How to convert 32-bit float to 8-bit signed char? (4:1 packing of int32 to int8 __m256i)
Asked Answered
O

2

8

What I want to do is:

  1. Multiply the input floating point number by a fixed factor.
  2. Convert them to 8-bit signed char.

Note that most of the inputs have a small absolute range of values, like [-6, 6], so that the fixed factor can map them to [-127, 127].

I work on avx2 instruction set only, so intrinsics function like _mm256_cvtepi32_epi8 can't be used. I would like to use _mm256_packs_epi16 but it mixes two inputs together. :(

I also wrote some code that converts 32-bit float to 16-bit int, and it works as exactly what I want.

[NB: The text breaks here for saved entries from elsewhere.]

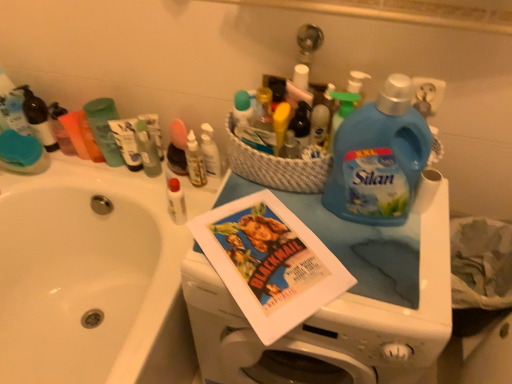 Question: Does translucent plastic bottle at center, the 1th toiletry positioned from the right, have a lesser height compared to white glossy sink at left?

Choices:
 (A) yes
 (B) no

Answer: (A)

Question: Can white glossy sink at left be found inside translucent plastic bottle at center, the third toiletry from the left?

Choices:
 (A) yes
 (B) no

Answer: (B)

Question: Is translucent plastic bottle at center, the third toiletry from the left, outside white glossy sink at left?

Choices:
 (A) yes
 (B) no

Answer: (A)

Question: Is the surface of translucent plastic bottle at center, the third toiletry from the left, in direct contact with white glossy sink at left?

Choices:
 (A) yes
 (B) no

Answer: (B)

Question: Are translucent plastic bottle at center, the third toiletry from the left, and white glossy sink at left located far from each other?

Choices:
 (A) no
 (B) yes

Answer: (A)

Question: From a real-world perspective, is translucent plastic bottle at center, the 1th toiletry positioned from the right, positioned under white glossy sink at left based on gravity?

Choices:
 (A) no
 (B) yes

Answer: (A)

Question: From the image's perspective, is translucent plastic bottle at center, the 1th toiletry positioned from the right, below blue plastic laundry detergent at upper right?

Choices:
 (A) yes
 (B) no

Answer: (B)

Question: Considering the relative positions of translucent plastic bottle at center, the third toiletry from the left, and blue plastic laundry detergent at upper right in the image provided, is translucent plastic bottle at center, the third toiletry from the left, behind blue plastic laundry detergent at upper right?

Choices:
 (A) yes
 (B) no

Answer: (A)

Question: Can you confirm if translucent plastic bottle at center, the 1th toiletry positioned from the right, is smaller than blue plastic laundry detergent at upper right?

Choices:
 (A) no
 (B) yes

Answer: (B)

Question: Does translucent plastic bottle at center, the third toiletry from the left, have a lesser width compared to blue plastic laundry detergent at upper right?

Choices:
 (A) yes
 (B) no

Answer: (A)

Question: Is blue plastic laundry detergent at upper right inside translucent plastic bottle at center, the 1th toiletry positioned from the right?

Choices:
 (A) no
 (B) yes

Answer: (A)

Question: From the image's perspective, does translucent plastic bottle at center, the 1th toiletry positioned from the right, appear higher than blue plastic laundry detergent at upper right?

Choices:
 (A) yes
 (B) no

Answer: (A)

Question: Is green plastic shampoo bottle at upper left, the 2th toiletry positioned from the left, thinner than white paper at right?

Choices:
 (A) yes
 (B) no

Answer: (B)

void Quantize(const float* input, __m256i* output, float quant_mult, int num_rows, int width) {
  // input is a matrix actuaaly, num_rows and width represent the number of rows and columns of the matrix
  assert(width % 16 == 0);

  int num_input_chunks = width / 16;

  __m256 avx2_quant_mult = _mm256_set_ps(quant_mult, quant_mult, quant_mult, quant_mult,
                                     quant_mult, quant_mult, quant_mult, quant_mult);

  for (int i = 0; i < num_rows; ++i) {
    const float* input_row = input + i * width;
    __m256i* output_row = output + i * num_input_chunks;
    for (int j = 0; j < num_input_chunks; ++j) {
      const float* x = input_row + j * 16;
      // Process 16 floats at once, since each __m256i can contain 16 16-bit integers.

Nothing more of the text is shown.